Оба собеседника некоторое время молчали.
— Вам необходимо уснуть. Совершенно необходимо.
— Мой разум необычайно ясен. Так никогда не было. И, тем не менее, я сознаю, что меня затягивает водоворот. Сейчас…».

   Митрич напряжённо слушал и вздыхал: жалел главного героя.… Но, ни он, ни я, Лялька, «на которую падают заборы», не знали пока, какой тяжеленной оградой обрушится на нас обоих этот «Спящий».
   Неожиданно, мой  кошастик, утробно взмявкнув, накрыл лапой страницу, смачно зевнул и… прикинулся мёртвым. Я закрыла книгу и пощекотала толстое мохнатое брюхо любимца. Митрич не отреагировал. Я, испугавшись, попыталась сделать ему искусственное дыхание «рот в рот» (всё-таки, животное – это тоже Человек!). Но получилось – «нос в рот». Нос был холодный и мокрый – мед. процедура оживления не удалась. Вдобавок, жёсткий кошачий ус попал мне в ноздрю! В носу засвербило, и я оглушительно чихнула… Потом в глазах моих зарябило…  Я обмякла на диване и погрузилась в Темноту…

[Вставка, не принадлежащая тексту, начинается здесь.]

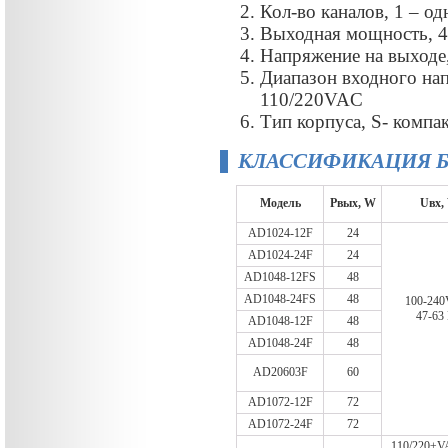
Кол-во каналов, 1 – о
Выходная мощность, 
Напряжение на выход
Диапазон входного на
110/220VAC
Тип корпуса, S- компак
КЛАССИФИКАЦИЯ Б
Модель
Рвых, W
Uвх,
AD1024-12F
24
AD1024-24F
24
AD1048-12FS
48
AD1048-24FS
48
100-240
47-63
AD1048-12F
48
AD1048-24F
48
AD20603F
60
AD1072-12F
72
AD1072-24F
72
110/220±V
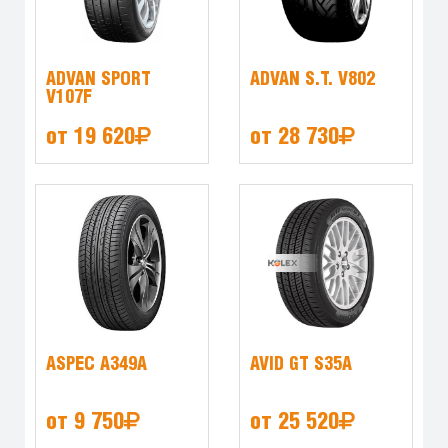
ADVAN SPORT
ADVAN S.T. V802
V107F
от 19 620
от 28 730
ASPEC A349A
AVID GT S35A
от 9 750
от 25 520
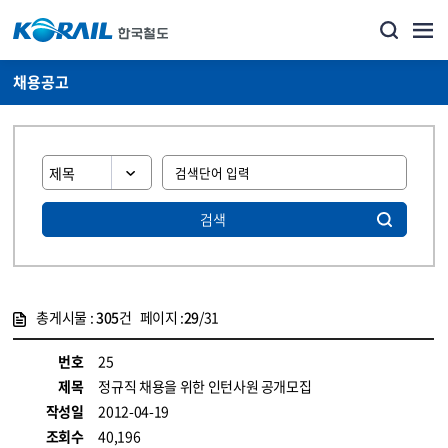
채용공고
검색
총게시물 :
305
건 페이지 :
29
/31
게시물 목록
코레일소개_경영공시_채용공고 목록 - 정보 제공
번호
25
제목
정규직 채용을 위한 인턴사원 공개모집
작성일
2012-04-19
조회수
40,196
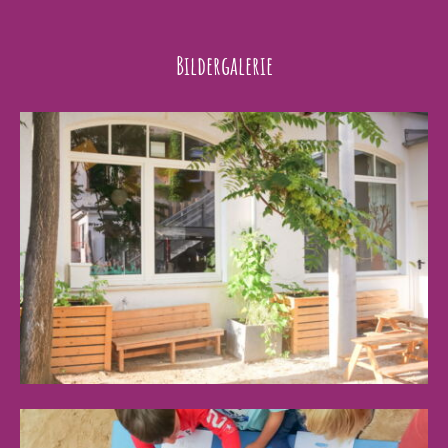
Bildergalerie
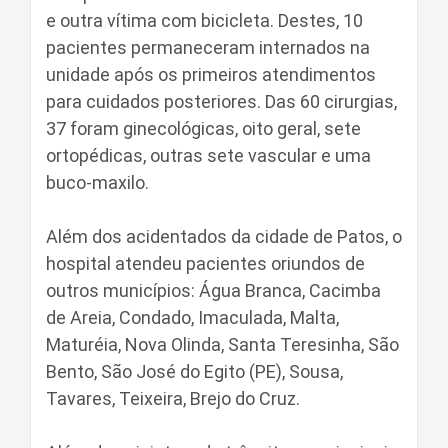
e outra vítima com bicicleta. Destes, 10
pacientes permaneceram internados na
unidade após os primeiros atendimentos
para cuidados posteriores. Das 60 cirurgias,
37 foram ginecológicas, oito geral, sete
ortopédicas, outras sete vascular e uma
buco-maxilo.
Além dos acidentados da cidade de Patos, o
hospital atendeu pacientes oriundos de
outros municípios: Água Branca, Cacimba
de Areia, Condado, Imaculada, Malta,
Maturéia, Nova Olinda, Santa Teresinha, São
Bento, São José do Egito (PE), Sousa,
Tavares, Teixeira, Brejo do Cruz.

                2. ПРОБУЖДЕНИЕ
   «Как чудесно и сложно такое, казалось бы, простое явление, как сознание! Кто может проследить его возрождение, когда мы  просыпаемся от сна? Прилив и слияние разнообразных сплетающихся ощущений, первое смутное движение души — переход от бессознательного к подсознательному и от подсознательного к первым проблескам мысли, пока, наконец, мы снова не познаем самих себя?.

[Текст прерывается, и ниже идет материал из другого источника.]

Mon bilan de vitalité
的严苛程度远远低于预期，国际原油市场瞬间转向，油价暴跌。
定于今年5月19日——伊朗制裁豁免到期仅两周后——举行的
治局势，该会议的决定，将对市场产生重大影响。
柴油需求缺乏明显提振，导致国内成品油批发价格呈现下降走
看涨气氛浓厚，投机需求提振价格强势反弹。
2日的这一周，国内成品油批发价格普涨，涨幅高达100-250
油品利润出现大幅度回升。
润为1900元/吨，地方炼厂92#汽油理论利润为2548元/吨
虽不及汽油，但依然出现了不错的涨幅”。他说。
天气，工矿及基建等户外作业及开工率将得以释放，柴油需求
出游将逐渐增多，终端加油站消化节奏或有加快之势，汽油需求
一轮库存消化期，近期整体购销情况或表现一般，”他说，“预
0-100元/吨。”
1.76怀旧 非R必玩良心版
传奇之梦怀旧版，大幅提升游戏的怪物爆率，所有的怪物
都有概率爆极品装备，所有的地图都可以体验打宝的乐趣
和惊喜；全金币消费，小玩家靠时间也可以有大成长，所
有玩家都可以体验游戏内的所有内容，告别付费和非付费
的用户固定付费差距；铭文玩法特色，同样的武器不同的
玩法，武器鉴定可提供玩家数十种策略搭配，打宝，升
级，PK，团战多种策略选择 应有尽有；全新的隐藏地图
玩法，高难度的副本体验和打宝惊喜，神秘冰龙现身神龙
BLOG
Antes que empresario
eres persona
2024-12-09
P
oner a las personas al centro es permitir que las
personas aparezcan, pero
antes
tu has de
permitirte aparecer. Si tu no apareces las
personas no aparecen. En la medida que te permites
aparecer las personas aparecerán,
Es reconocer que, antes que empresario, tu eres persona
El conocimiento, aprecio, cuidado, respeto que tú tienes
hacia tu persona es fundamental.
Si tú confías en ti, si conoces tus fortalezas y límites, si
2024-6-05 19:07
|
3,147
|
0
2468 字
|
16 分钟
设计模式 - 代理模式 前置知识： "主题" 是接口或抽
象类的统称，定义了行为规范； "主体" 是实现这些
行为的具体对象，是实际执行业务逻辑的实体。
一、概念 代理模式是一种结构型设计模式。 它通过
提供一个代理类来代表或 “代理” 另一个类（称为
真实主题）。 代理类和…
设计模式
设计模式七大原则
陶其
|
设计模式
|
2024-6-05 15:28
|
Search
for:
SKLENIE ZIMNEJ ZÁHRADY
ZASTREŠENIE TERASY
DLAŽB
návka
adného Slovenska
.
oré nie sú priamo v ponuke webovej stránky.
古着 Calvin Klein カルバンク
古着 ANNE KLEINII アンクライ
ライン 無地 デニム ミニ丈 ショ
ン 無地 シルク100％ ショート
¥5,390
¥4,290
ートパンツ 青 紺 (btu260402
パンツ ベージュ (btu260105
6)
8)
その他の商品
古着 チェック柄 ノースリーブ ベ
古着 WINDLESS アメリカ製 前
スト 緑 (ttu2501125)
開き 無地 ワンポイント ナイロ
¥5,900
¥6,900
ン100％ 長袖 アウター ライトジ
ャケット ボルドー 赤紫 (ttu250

   Этот переход от небытия к бытию, по-видимому, совершается скачками, проходит различные стадии. Чудовищные тени, странные образы, причудливые сцены, словно из жизни на другой планете...»
                ( Г.Уэллс. «Когда Спящий проснётся»)

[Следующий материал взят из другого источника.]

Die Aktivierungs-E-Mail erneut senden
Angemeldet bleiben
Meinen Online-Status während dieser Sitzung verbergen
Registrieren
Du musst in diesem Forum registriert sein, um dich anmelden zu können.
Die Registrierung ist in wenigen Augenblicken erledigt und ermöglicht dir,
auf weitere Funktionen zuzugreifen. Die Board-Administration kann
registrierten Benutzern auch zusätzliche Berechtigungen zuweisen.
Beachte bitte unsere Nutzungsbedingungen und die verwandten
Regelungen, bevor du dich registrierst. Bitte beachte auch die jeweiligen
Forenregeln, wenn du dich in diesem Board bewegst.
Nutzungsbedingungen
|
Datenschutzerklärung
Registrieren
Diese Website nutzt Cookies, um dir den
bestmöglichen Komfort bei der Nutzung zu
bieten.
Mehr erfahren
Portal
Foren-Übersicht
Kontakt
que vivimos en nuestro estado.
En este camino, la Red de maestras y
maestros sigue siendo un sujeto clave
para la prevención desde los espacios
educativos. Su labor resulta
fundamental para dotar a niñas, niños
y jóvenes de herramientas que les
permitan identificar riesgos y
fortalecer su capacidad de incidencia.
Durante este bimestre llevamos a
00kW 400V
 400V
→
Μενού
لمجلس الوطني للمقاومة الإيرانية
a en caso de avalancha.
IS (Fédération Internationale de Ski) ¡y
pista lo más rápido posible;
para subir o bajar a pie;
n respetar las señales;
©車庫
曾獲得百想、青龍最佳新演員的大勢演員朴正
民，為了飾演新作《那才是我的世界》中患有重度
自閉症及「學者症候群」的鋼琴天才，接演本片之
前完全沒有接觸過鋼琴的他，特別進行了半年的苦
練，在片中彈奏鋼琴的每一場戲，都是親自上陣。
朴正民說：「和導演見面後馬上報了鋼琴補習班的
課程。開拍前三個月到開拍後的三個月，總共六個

   В чувство меня привёл пронзительный резкий крик… «Перестройка  прорвалась», - увязла я в ленивой мысли, - «так болит голова, а тут – она на мою голову»!
  - А-а-а! – орала «перестройка» - да, пропади они все пропадом!Маклера-а-а! Риелтера-а-а чёрные! Эка, чего придумали – я квартиру купила, а они мне ещё и бабу на диване дохлую продали-и-и!Корми её тепе-е-ерь! А-а-а! О-о!
   Я ужаснулась: «Труп в жилище! Бедная, бедная Перестройка! Хотя, нет! Какая же это – Перестройка?! Обычная тётка, доверчивая и бестолковая… Соседка новая, наверное! Надо бы помочь ей с похоронами».
  Однако, не было сил встать: сердце лягалось и брыкалось во мне норовистой кобылкой, в бок  вонзался острым краем роман Уэллса, а на голову давил душный мохнатый малахай, который, вдобавок, оглушительно мурлыкал… Я попыталась повернуть голову, но тщетно: добросовестный котяра умело «опекал» хозяйку! А тётка продолжала противно орать:
 - Разлеглаа-а-сь, падла! Алкашка! Как есть – алкашка! Сон у ней, вишь ли, ЛЕТРАГИЧЕСКИЙ! А у меня столько лет, трагических, из жизни коту под хвост, значит?! Видано ли дело – дрыхать так долго?!У-у-у, живая мертвячка! А барахла-то еённого за эти годы я на помойку сколько повыкидала! И евроремонт в квартирке – не наглядеться! А уж книжки-то… книжки! Умный человек будет в квартире такую уйму держать?! БиблиОтика, твою мать! Тьфу! Тебя                бы на свалку следом за книжками твоими! 
   Тёткин плевок нашёл свою цель. Ею оказался Митрич.
 - Мя-я-яу! – взвыл оплёванный кот. Он, как груша с дерева, свалился с моей головы, от оскорбления потеряв дар речи.
 - Мя-я-яу! – талантливо передразнила его тётка. Теперь они говорили на одном языке.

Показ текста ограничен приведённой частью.